Guest blogger Milou Fredrix shares her experiences of #EHPS2017
by Milou Fredrix – Health Behaviour Change Research Group, NUI Galway
On 29th August 2017, international researchers met in the Italian city of Padua for the annual European Health Psychology Society Conference . One of the world’s oldest surviving universities hosted this occasion as an opportunity to learn about research projects under the theme “Innovative ideas in Health Psychology”. With keynote lectures from Prof Fabio Lucidi, Prof Sherry Pagoto, Prof Rory O’Connor and Prof Annmarie Cano, and over 900 oral/poster presentations, this conference was a great opportunity to be ‘wowed’ by the remarkable research that is happening in Europe and around the world.
I was lucky enough to present my work on the content and fidelity of the goal-setting component of the DAFNE  structured diabetes education program. This study found that, even though the manuals for delivering DAFNE are identical across clinics, this component of DAFNE is delivered very differently across educators within Ireland, with some educators delivering as little as 17% of the content.
One of the first symposia of the conference focused on “broadening our approaches to health behaviour change, by taking context into account”. It included a series of fantastic presentations that highlighted how much effect the environment, families and partners have on our health behaviour.
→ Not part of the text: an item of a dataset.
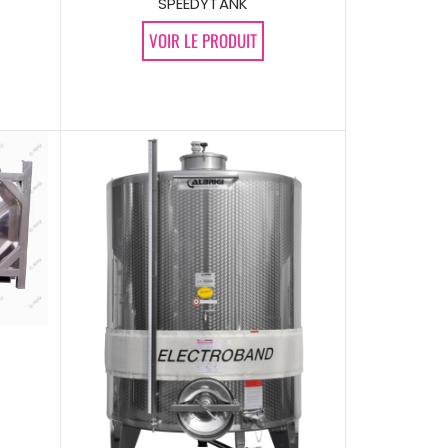
SPEEDYTANK
VOIR LE PRODUIT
For example, one study, presented by Rachel Burns , found that the eating and physical activity behaviours of people with newly-diagnosed diabetes are strongly connected with those of their partners.
On 2nd September, the symposium “maximising the value of qualitative methods in the development and evaluation of behaviour change interventions” showcased the array of roles that qualitative research methods such as interviews, can play in health intervention development. The Health Behaviour Change Research Group  (HBCRG) at the National University of Ireland, Galway, was well represented with Prof Molly Byrne  presenting how qualitative work and patient engagement contributed to the development of an intervention to improve health outcomes among young adults living with type 1 diabetes. The most striking part of this ‘D1 intervention’ , was the involvement of a ‘young adult panel ’ (eight young adults living with diabetes) in all aspects of the study. In a second presentation within this symposium, Dr Jenny McSharry  (HBCRG) presented her work on barriers and facilitators to attending type 2 diabetes education programs. Her research highlighted that people with type 2 diabetes often don’t attend these programs due to a lack of awareness around where programmes are available, not appreciating their potential benefits, or not wanting to admit to the ‘reality of diabetes’. Additionally, the role that healthcare professionals could and should play in encouraging and promoting structured diabetes education was emphasised.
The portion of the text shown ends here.